Serine/arginine-rich splicing factor 5 · UniProt Q13243

Length
272 aa
Mass
31.3 kDa
Annotated
2026-06-10
20 papers in source corpus 18 papers cited in narrative 17 extracted findings
Cross-family judge vs UniProt: Affinage preferred faithfulness: 5/5 claims corpus-supported (100%)

Mechanistic narrative

Synthesis pass · prose summary of the discoveries below

SRSF5 (SFRS5/SRp40) is a serine/arginine-rich splicing factor that controls alternative splicing of numerous pre-mRNAs through sequence-specific RNA binding and modular activity: its tandem RNA recognition motifs are sufficient to activate splicing, while the C-terminal RS domain governs proteasomal turnover (PMID:23536862). It directs splice-isoform choice across diverse target transcripts, including CCAR1 (PMID:29942010), Mcl-1 (PMID:23284704), METTL14 and Cyclin L2 (PMID:33849617), Myom1 during cardiac development (PMID:34622152), PKM (PMID:38263157), ETS1 (PMID:36064747), DMTF1 (by modulating SF1 binding) (PMID:34291726), NCOR2 exon 11 (PMID:37190199), MLX (PMID:40586738), and Psmg4 (PMID:41907183), frequently doing so by engaging conserved binding sites via its RRM domains (PMID:36257906, PMID:41907183). SRSF5 activity and abundance are tightly tuned by post-translational modification: glucose-induced Tip60 acetylation at K125 stabilizes SRSF5 by antagonizing Smurf1-mediated ubiquitylation, whereas starvation-driven HDAC1 deacetylation licenses its degradation (PMID:29942010); phosphorylation by CLK1 at Ser250 and by SRPK1 redirects specific splicing outcomes (PMID:33849617, PMID:37190199); and ubiquitin ligases such as TRIM72 target it for proteasomal degradation (PMID:38263157). Beyond intronic splicing, SRSF5 localizes to nuclear speckles and the shell of paraspeckles, where it binds purine-rich sequences at the 5' end of NEAT1_2 to promote paraspeckle cluster assembly during stress, with prolonged loss feeding back through premature polyadenylation of TARDBP to lower TDP-43 (PMID:40716777). Through these activities SRSF5 acts broadly as a pro-growth/pro-survival factor in cancer and is required for development: Srsf5 knockout mice are perinatally lethal with ventricular noncompaction (PMID:34622152), and SRSF5 is also exploited by influenza A virus to splice M mRNA and generate M2 (PMID:36257906).

Mechanistic history

Synthesis pass · year-by-year structured walk · 17 steps
  1. 1997 Medium

    Established the molecular identity of the gene, defining SFRS5/SRp40 as an SR splicing factor encoded by transcripts whose own production is alternatively spliced.

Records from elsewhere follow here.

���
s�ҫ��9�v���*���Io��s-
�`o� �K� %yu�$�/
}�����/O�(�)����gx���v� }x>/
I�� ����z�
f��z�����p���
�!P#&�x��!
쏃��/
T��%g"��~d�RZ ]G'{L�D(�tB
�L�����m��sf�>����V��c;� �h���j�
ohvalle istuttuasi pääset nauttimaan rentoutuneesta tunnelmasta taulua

    Evidence cDNA cloning, northern blotting, FISH and immunofluorescence mapping the gene to chromosome 14q24

    PMID:9244433 PMID:9434190

    Open questions at the time
    • Functional splicing targets not yet identified
    • Role of the long intron-5-retaining transcript unresolved
  2. 2012 Medium

    First linked SRSF5 to control of an apoptotic effector by showing it shifts Mcl-1 isoform balance, implicating it in cell survival decisions.

    Evidence RNAi knockdown in MCF-7 cells with RT-PCR analysis of Mcl-1 splice isoforms

    PMID:23284704

    Open questions at the time
    • No direct binding to Mcl-1 pre-mRNA demonstrated
    • Single method, single cell line
  3. 2013 Medium

    Resolved how SRSF5 domains partition function, showing RRMs drive splicing activation while the RS domain is the determinant of proteasomal turnover during erythroid differentiation.

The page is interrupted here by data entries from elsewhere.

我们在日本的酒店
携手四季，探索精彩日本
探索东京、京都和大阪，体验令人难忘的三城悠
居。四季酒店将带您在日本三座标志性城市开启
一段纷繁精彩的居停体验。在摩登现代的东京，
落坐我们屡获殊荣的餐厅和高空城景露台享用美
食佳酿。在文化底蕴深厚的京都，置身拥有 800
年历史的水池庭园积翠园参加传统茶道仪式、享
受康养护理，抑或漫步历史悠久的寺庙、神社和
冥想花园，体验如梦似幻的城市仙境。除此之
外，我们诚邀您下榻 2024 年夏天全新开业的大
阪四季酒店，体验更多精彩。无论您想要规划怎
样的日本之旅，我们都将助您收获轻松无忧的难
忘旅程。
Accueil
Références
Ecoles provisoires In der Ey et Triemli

    Evidence Proteasome inhibition, domain deletion/mutagenesis and splicing reporters in an erythroid differentiation system

    PMID:23536862

    Open questions at the time
    • Ubiquitin ligase mediating RS-domain-dependent degradation not identified
    • CLK and AKT-Ser86 pathways excluded but responsible kinase/E3 unknown
  4. 2017 Medium

    Identified SRSF5 as a stress- and cold-inducible protein whose induction depends on TRPV4, connecting splicing regulation to cellular stress responses and drug sensitivity.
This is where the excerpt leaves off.